▶ _Task directions_:
What lines of the data hold the string "избирателей"? Copy them all.

Page images and extracted text:
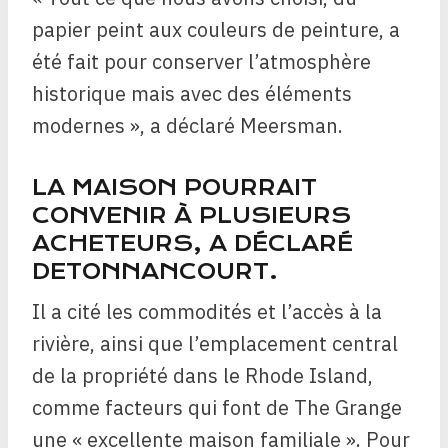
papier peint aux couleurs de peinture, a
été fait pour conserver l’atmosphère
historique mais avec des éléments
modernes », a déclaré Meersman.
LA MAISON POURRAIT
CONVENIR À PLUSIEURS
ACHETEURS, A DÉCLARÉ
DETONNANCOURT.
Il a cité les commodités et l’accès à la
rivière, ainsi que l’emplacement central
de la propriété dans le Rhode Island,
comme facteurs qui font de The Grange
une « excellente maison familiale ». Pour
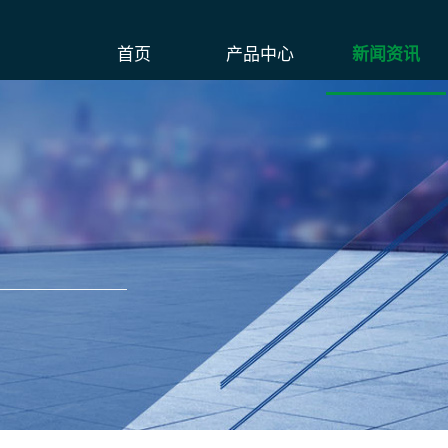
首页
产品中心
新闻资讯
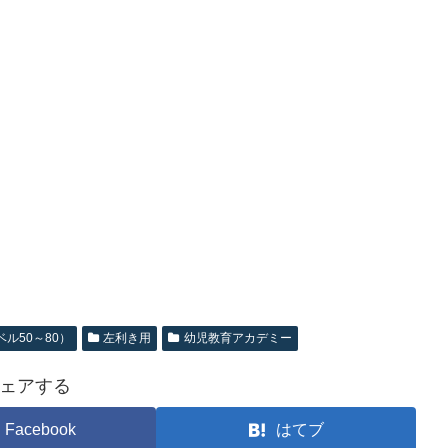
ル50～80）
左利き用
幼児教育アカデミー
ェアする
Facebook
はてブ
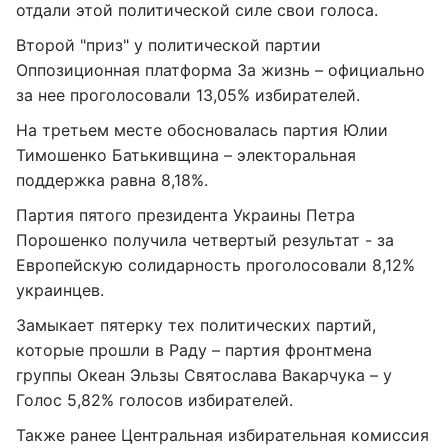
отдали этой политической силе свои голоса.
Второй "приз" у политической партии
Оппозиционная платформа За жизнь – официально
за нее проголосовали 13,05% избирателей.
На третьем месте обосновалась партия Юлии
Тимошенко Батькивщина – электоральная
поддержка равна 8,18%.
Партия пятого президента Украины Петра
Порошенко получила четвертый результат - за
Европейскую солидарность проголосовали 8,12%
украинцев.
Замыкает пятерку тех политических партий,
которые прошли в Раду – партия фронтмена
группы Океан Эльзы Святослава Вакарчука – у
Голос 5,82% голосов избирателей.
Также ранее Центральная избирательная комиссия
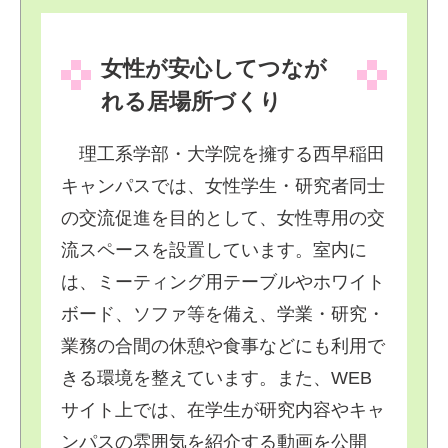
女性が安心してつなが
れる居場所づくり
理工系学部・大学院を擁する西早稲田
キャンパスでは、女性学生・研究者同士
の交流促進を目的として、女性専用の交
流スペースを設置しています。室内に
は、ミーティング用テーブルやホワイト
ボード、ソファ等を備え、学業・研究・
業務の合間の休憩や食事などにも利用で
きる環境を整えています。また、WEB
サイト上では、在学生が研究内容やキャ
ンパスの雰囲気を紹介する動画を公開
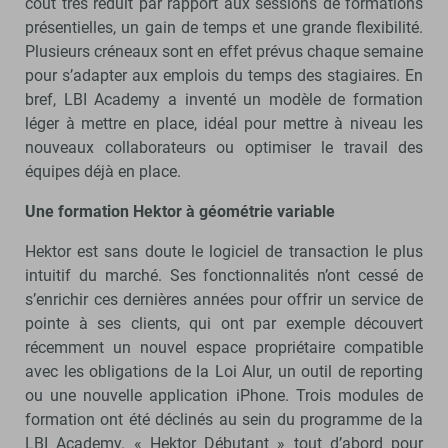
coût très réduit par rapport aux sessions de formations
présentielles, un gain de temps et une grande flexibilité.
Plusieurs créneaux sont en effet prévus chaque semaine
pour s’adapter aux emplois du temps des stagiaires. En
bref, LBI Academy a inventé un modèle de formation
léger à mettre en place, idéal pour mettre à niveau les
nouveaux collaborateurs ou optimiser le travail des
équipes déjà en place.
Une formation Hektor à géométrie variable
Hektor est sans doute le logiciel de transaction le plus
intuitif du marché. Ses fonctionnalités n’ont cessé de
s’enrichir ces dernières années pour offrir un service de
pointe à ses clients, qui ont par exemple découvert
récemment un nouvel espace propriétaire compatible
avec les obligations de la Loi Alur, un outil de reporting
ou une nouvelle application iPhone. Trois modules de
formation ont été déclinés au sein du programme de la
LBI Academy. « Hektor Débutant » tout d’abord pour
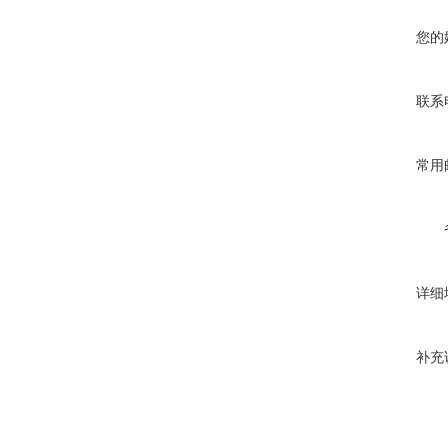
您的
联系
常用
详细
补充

--

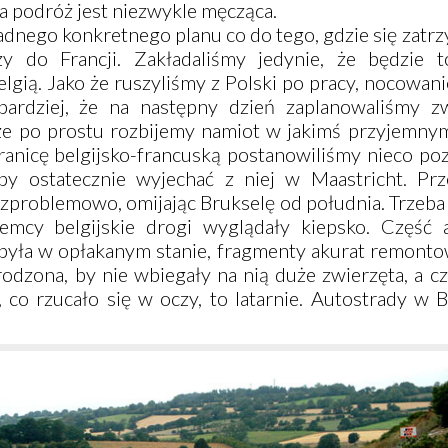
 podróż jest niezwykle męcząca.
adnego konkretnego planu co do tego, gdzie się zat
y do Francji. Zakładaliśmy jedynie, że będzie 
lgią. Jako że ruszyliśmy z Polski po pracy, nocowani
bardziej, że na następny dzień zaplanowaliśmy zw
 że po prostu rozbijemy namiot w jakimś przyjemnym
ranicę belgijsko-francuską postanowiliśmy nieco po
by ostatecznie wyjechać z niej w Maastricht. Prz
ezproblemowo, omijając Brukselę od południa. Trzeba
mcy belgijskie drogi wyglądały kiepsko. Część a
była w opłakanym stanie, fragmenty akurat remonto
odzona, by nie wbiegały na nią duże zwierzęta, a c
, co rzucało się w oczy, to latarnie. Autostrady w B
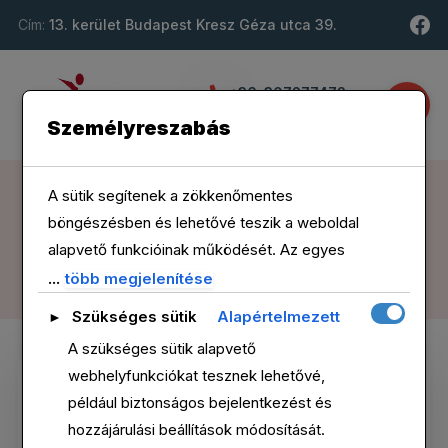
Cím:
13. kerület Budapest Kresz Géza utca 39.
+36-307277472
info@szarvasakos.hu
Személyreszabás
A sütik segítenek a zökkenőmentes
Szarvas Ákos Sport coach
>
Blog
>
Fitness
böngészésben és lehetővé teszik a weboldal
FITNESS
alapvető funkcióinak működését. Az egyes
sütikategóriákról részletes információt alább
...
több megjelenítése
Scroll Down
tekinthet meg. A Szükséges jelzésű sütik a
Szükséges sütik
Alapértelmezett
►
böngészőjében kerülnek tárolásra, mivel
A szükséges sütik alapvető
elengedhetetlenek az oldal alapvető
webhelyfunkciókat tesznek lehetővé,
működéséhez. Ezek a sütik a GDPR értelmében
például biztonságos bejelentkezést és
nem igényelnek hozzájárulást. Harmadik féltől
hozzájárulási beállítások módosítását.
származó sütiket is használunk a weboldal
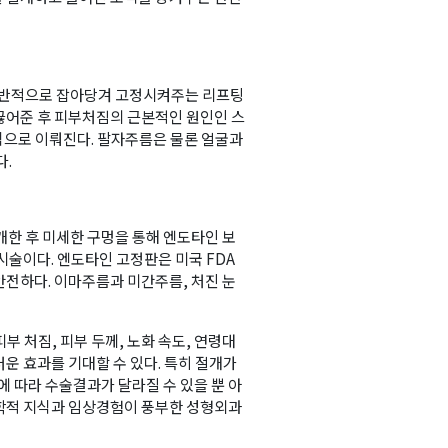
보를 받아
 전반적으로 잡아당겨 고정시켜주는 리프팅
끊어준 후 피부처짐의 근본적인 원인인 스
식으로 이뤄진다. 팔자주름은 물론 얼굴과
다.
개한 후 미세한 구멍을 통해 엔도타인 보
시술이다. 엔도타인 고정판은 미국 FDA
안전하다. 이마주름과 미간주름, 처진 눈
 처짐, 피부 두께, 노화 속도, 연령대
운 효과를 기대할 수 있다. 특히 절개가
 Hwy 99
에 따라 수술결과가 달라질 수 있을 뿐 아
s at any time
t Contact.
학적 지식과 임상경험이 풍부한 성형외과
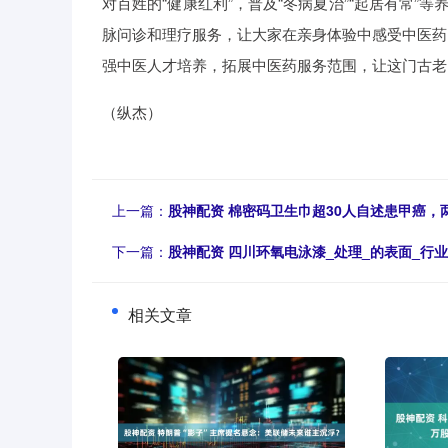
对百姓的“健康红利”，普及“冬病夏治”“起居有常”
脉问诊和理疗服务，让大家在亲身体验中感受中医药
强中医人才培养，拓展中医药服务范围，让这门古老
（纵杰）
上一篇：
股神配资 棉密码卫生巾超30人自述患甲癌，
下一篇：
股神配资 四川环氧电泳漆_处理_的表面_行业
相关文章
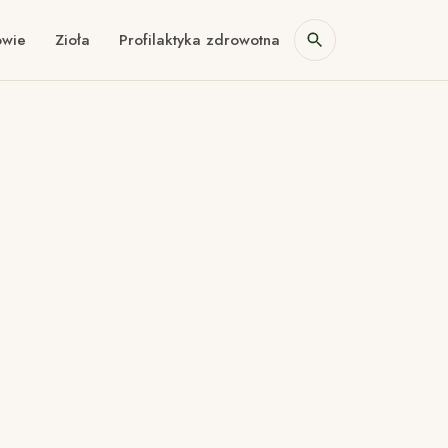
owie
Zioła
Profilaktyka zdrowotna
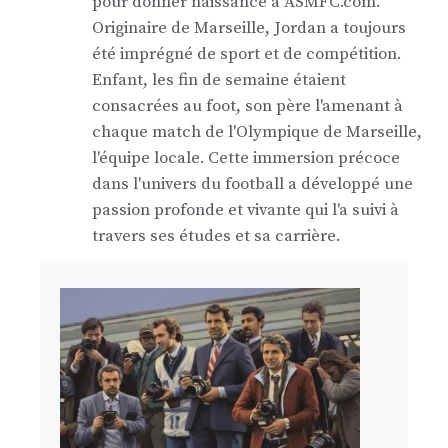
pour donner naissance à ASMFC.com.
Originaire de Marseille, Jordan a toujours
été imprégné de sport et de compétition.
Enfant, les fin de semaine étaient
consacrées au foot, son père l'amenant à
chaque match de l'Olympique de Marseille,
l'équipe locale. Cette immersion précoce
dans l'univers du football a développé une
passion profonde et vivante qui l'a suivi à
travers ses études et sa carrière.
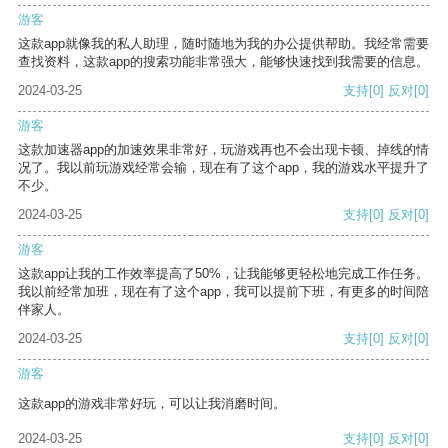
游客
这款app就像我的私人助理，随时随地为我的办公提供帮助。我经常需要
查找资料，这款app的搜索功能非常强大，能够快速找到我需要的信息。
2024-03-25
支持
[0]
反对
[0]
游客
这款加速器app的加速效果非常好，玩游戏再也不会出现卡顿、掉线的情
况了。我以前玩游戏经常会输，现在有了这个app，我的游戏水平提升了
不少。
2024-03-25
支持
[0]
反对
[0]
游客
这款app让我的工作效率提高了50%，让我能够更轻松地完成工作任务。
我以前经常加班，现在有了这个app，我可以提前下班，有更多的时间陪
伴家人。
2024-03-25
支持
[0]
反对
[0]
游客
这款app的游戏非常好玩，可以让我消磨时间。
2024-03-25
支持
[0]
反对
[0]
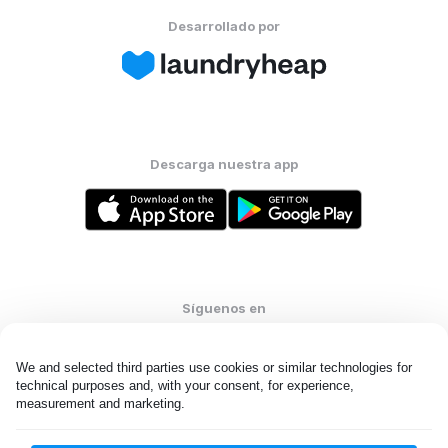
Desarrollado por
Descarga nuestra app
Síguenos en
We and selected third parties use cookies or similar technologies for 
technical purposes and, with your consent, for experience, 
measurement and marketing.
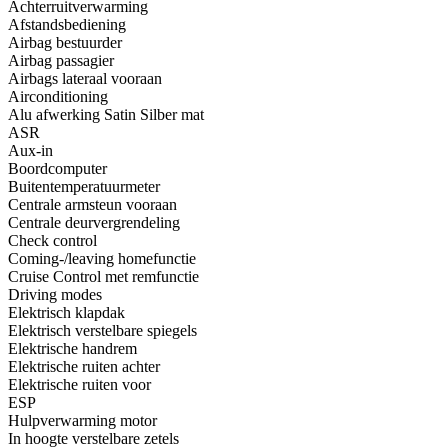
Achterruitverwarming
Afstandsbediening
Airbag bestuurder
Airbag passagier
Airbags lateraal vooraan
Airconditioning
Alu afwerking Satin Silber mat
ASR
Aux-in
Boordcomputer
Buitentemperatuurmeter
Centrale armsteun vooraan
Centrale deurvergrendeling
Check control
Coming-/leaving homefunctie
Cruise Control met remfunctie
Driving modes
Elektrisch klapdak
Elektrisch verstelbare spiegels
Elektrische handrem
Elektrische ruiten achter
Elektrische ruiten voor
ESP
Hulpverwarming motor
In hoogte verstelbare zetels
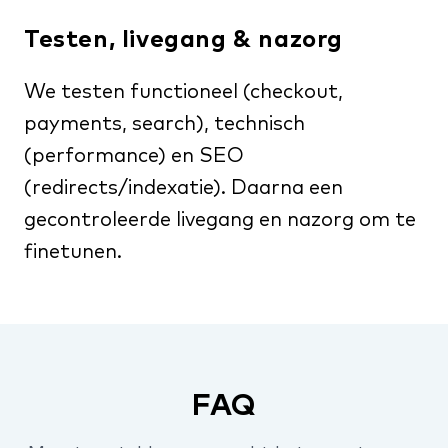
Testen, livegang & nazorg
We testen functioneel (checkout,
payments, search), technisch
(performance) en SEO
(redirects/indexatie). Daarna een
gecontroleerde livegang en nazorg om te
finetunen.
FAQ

▶ _Answer box_:
за нее проголосовали 13,05% избирателей.
Голос 5,82% голосов избирателей.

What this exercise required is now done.